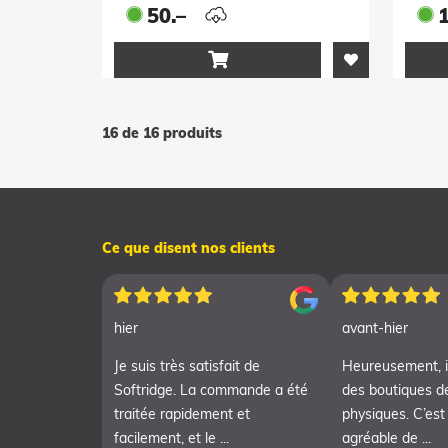
(Ei
50.–

16 de 16 produits
Ce que disent nos clients
hier
avant-hier
Je suis très satisfait de
Heureusement, i
Softridge. La commande a été
des boutiques d
traitée rapidement et
physiques. C’est
facilement, et le ...
agréable de ...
--------------------------------
§ **Task instructions**
Please output every record above exactly. Leave the pictures out.

§ **Answer space**
(Ei
50.–

16 de 16 produits
Ce que disent nos clients
hier
avant-hier
Je suis très satisfait de
Heureusement, i
Softridge. La commande a été
des boutiques d
traitée rapidement et
physiques. C’est
facilement, et le ...
agréable de ...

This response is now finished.